Early Version of MeeGo for Phones Released to Developers
MeeGo, a Linux project combining Intel and Nokia software, released an early version of the mobile phone OS to developers on Wednesday.
MeeGo combines Intel's Moblin software with Nokia's Maemo into an open source OS designed for netbooks or mobile phones. The project released an early version for netbooks in May and said at the time that it would come out with an early release for mobile phones in June.
"This milestone marks the completion of the merger of Moblin and Maemo as major architecture decisions and technical selections have been determined," wrote Valtteri Halla and Imad Sousou of the MeeGo Technical Steering Group in a blog post about the release.
Wednesday's release includes MeeGo APIs (application programming interfaces), a reference user interface and applications including a status bar, lock screen, application launcher, onscreen keyboard, phone dialer, short message service client, browser, contacts application and photo viewer.
It also includes the MeeGo Core OS with middleware components as well as support for Intel Atom-based handsets and Nokia N900 devices.
The blog post includes links to screenshots of the software and a video of a phone running various applications.
Project developers hope to release the first final version of MeeGo around October, after which phones will hit the market.
Nokia recently said that the Nokia N8 would be the last of the N-series phones to use Symbian. Going forward, N-series phones will be powered by MeeGo. While Nokia is committing resources to open sourcing Symbian and has been the biggest Symbian user, it has said that it would start using MeeGo to power its high-end phones.
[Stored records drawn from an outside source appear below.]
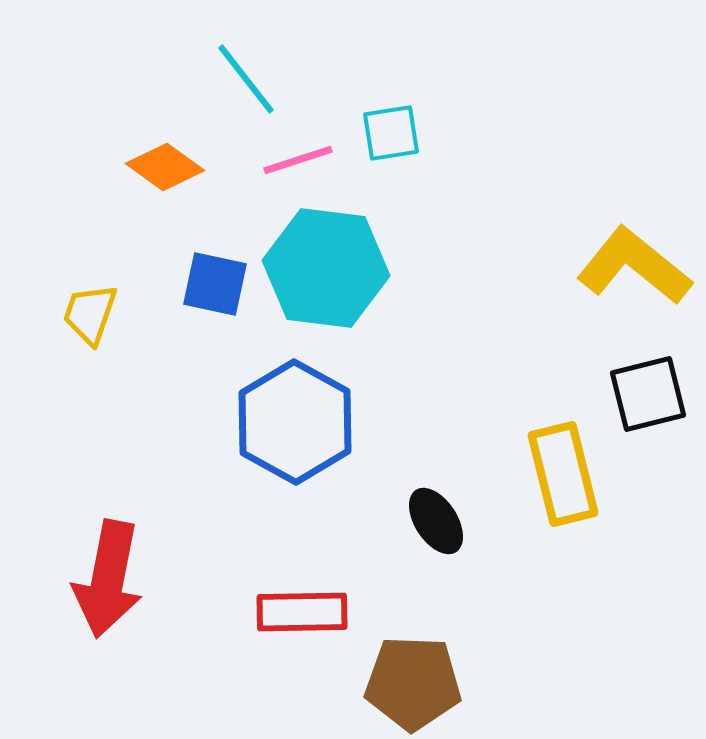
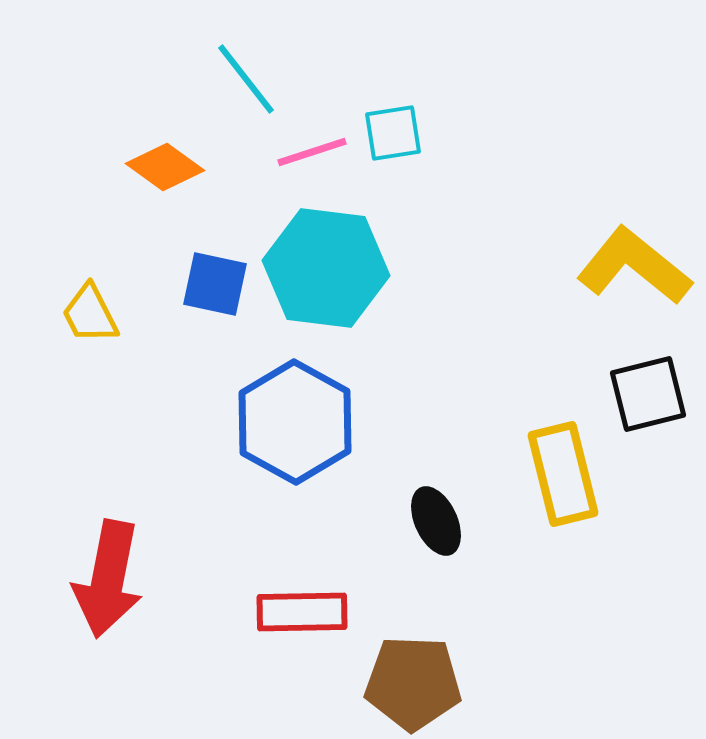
cyan square: moved 2 px right
pink line: moved 14 px right, 8 px up
yellow trapezoid: rotated 46 degrees counterclockwise
black ellipse: rotated 8 degrees clockwise
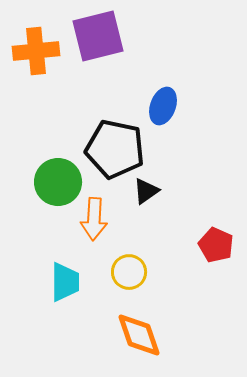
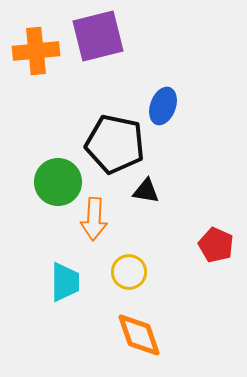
black pentagon: moved 5 px up
black triangle: rotated 44 degrees clockwise
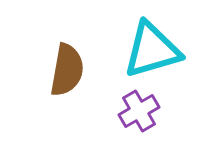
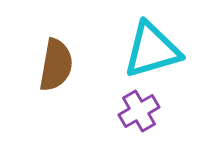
brown semicircle: moved 11 px left, 5 px up
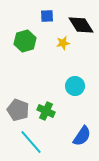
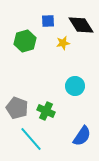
blue square: moved 1 px right, 5 px down
gray pentagon: moved 1 px left, 2 px up
cyan line: moved 3 px up
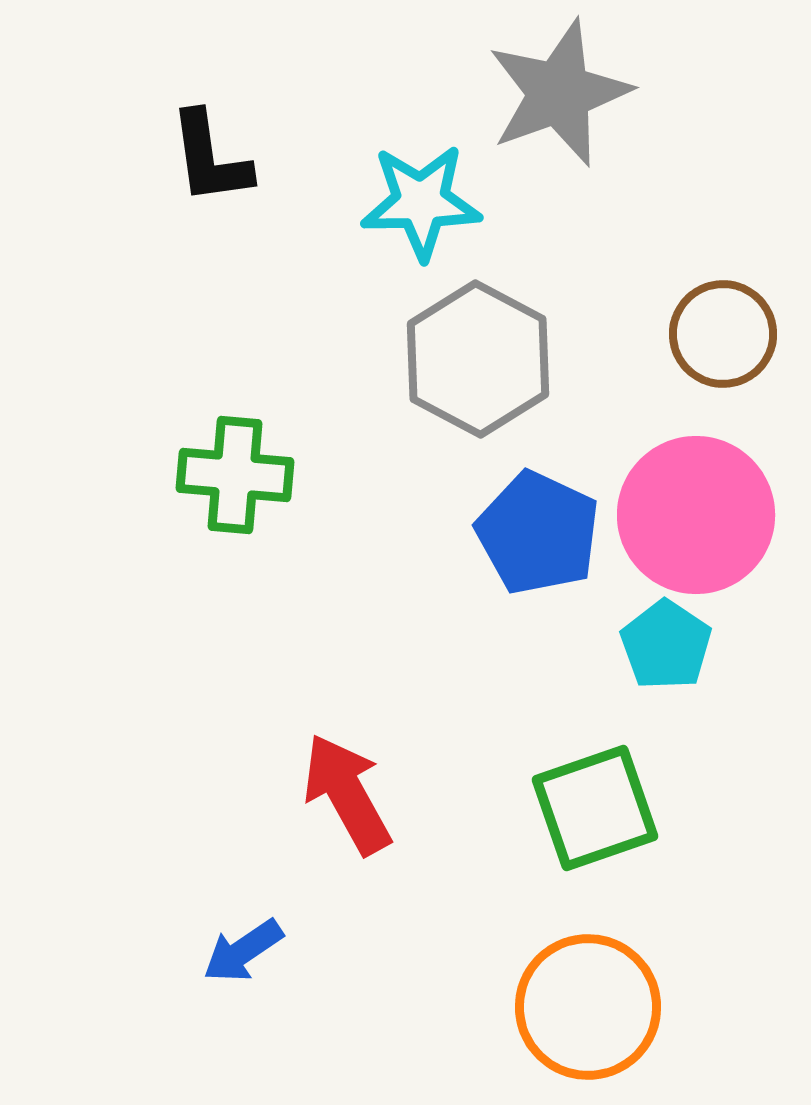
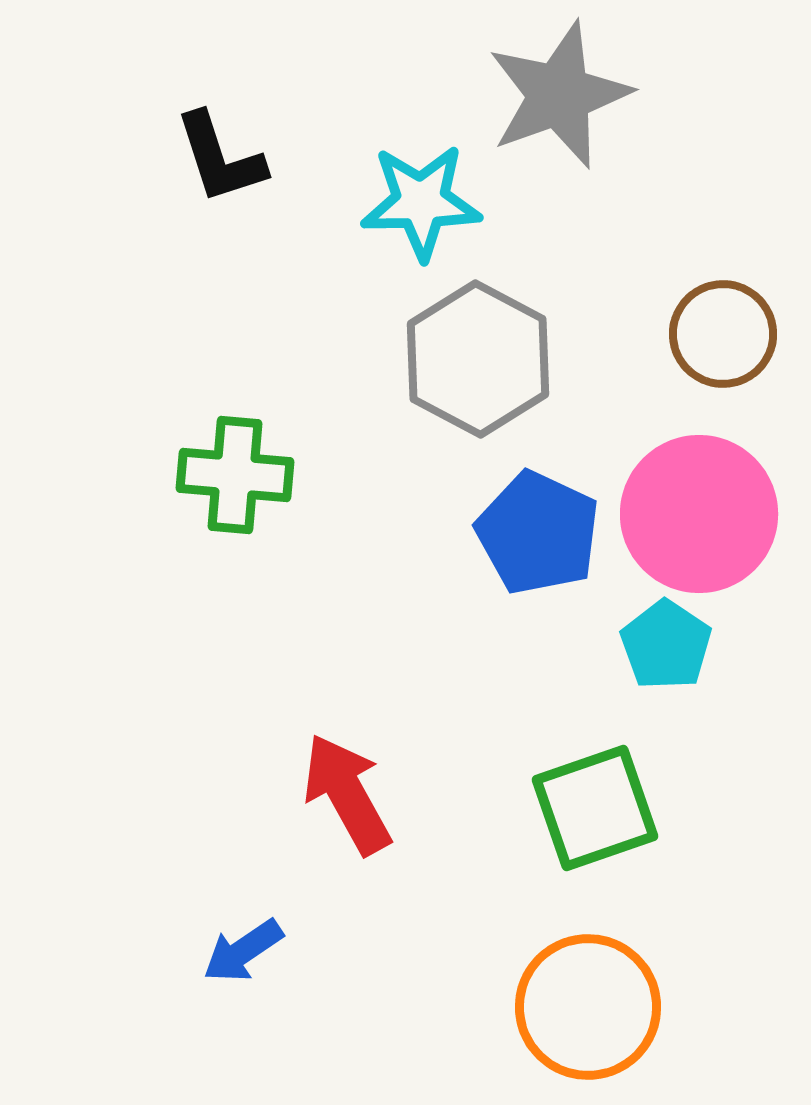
gray star: moved 2 px down
black L-shape: moved 10 px right; rotated 10 degrees counterclockwise
pink circle: moved 3 px right, 1 px up
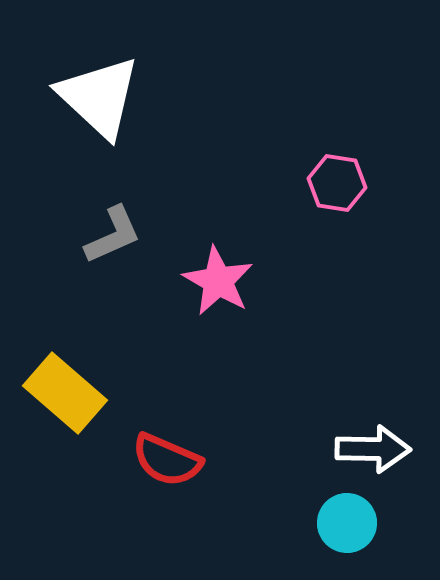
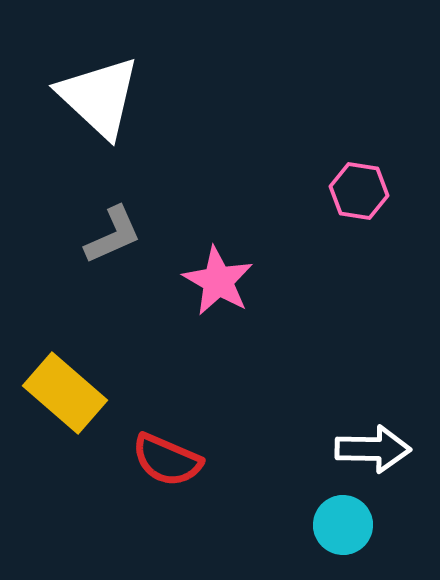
pink hexagon: moved 22 px right, 8 px down
cyan circle: moved 4 px left, 2 px down
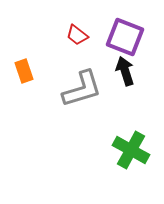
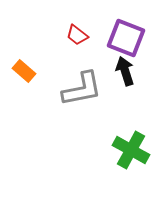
purple square: moved 1 px right, 1 px down
orange rectangle: rotated 30 degrees counterclockwise
gray L-shape: rotated 6 degrees clockwise
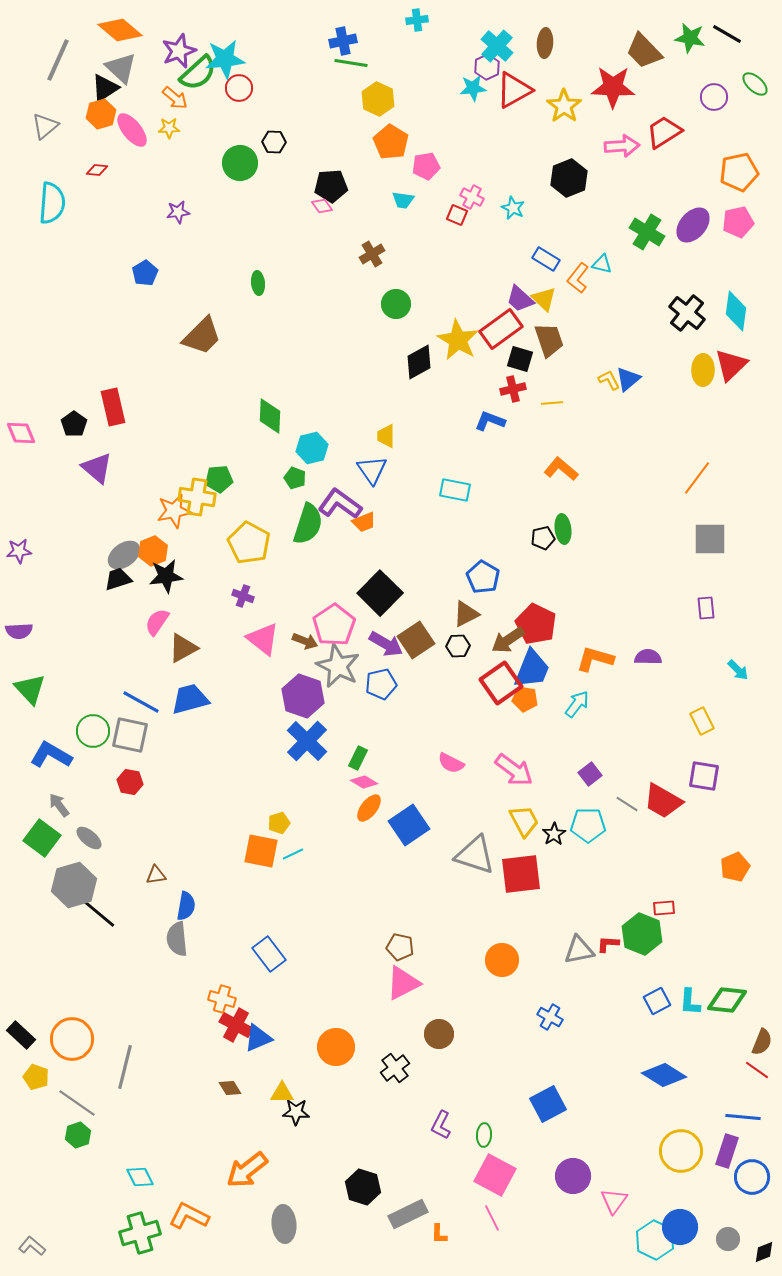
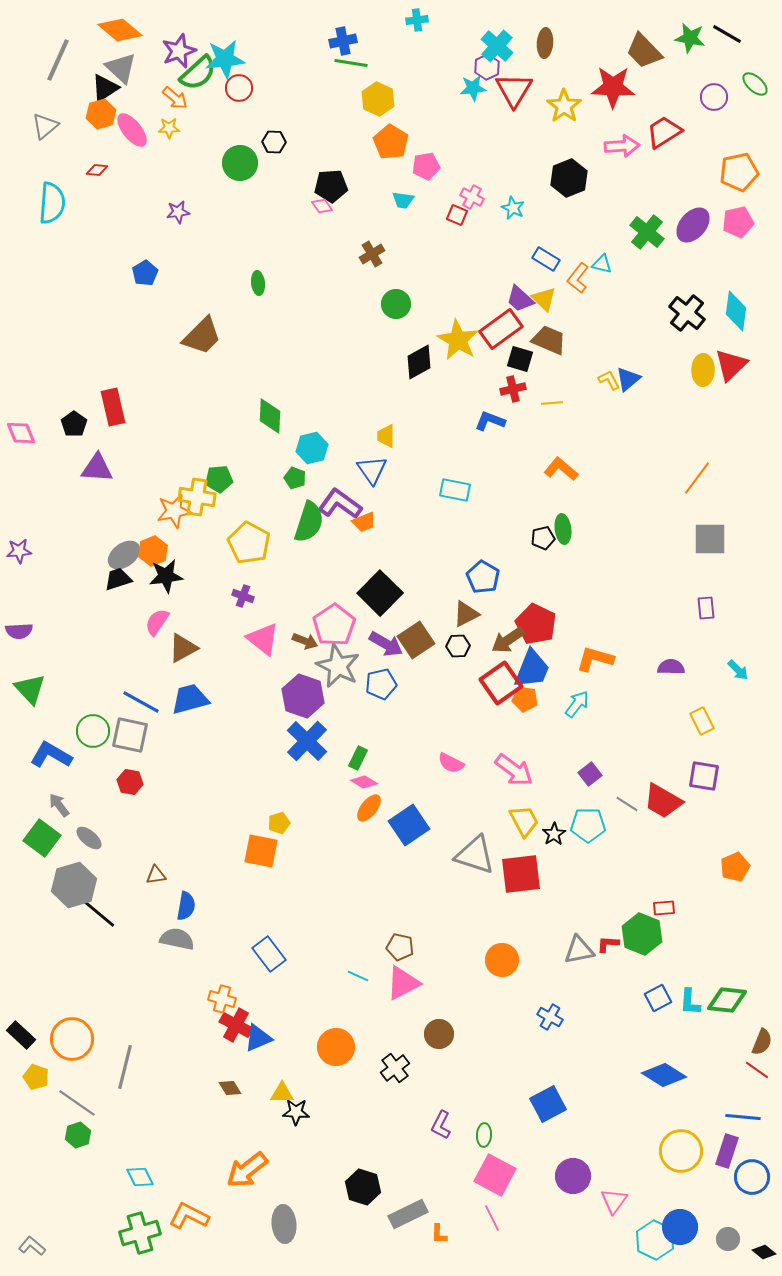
red triangle at (514, 90): rotated 30 degrees counterclockwise
green cross at (647, 232): rotated 8 degrees clockwise
brown trapezoid at (549, 340): rotated 48 degrees counterclockwise
purple triangle at (97, 468): rotated 36 degrees counterclockwise
green semicircle at (308, 524): moved 1 px right, 2 px up
purple semicircle at (648, 657): moved 23 px right, 10 px down
cyan line at (293, 854): moved 65 px right, 122 px down; rotated 50 degrees clockwise
gray semicircle at (177, 939): rotated 108 degrees clockwise
blue square at (657, 1001): moved 1 px right, 3 px up
black diamond at (764, 1252): rotated 60 degrees clockwise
When the first MeeGo phones hit the market, they'll face stiff competition from Apple's iPhone and Google's Android devices. While Nokia is still the number one phone maker in the world, it has slipped behind Apple among smartphone makers. MeeGo represents a fresh attempt by Nokia to regain some smartphone market share, although the first phones will appear more than three years after the iPhone hit the market.